* [Problem statement]: Restate every line of the material that follows, word for word.
BEGIN Given data
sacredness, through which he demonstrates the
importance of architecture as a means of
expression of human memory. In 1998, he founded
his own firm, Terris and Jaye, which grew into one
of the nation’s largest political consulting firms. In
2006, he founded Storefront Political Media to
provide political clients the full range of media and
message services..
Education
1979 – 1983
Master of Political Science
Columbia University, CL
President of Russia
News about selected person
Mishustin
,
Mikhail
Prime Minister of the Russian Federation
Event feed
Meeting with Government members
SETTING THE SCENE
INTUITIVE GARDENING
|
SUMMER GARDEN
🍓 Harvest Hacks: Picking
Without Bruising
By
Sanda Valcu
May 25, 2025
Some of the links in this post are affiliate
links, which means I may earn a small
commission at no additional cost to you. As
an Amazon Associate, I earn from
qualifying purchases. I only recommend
END Given data
* [Task response]:
sacredness, through which he demonstrates the
importance of architecture as a means of
expression of human memory. In 1998, he founded
his own firm, Terris and Jaye, which grew into one
of the nation’s largest political consulting firms. In
2006, he founded Storefront Political Media to
provide political clients the full range of media and
message services..
Education
1979 – 1983
Master of Political Science
Columbia University, CL
President of Russia
News about selected person
Mishustin
,
Mikhail
Prime Minister of the Russian Federation
Event feed
Meeting with Government members
SETTING THE SCENE
INTUITIVE GARDENING
|
SUMMER GARDEN
🍓 Harvest Hacks: Picking
Without Bruising
By
Sanda Valcu
May 25, 2025
Some of the links in this post are affiliate
links, which means I may earn a small
commission at no additional cost to you. As
an Amazon Associate, I earn from
qualifying purchases. I only recommend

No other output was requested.